Go through the entries and transcribe each one exactly, dropping the pictures.

___ SOURCE RECORDS ___

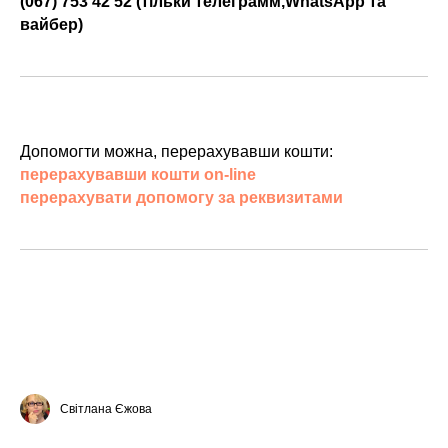
(067) 753 42 52 (тільки телеграмм,WhatsApp та
вайбер)
Допомогти можна, перерахувавши кошти:
перерахувавши кошти on-line
перерахувати допомогу за реквизитами
Світлана Єжова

___

**COMPLETED TASK:**
(067) 753 42 52 (тільки телеграмм,WhatsApp та
вайбер)
Допомогти можна, перерахувавши кошти:
перерахувавши кошти on-line
перерахувати допомогу за реквизитами
Світлана Єжова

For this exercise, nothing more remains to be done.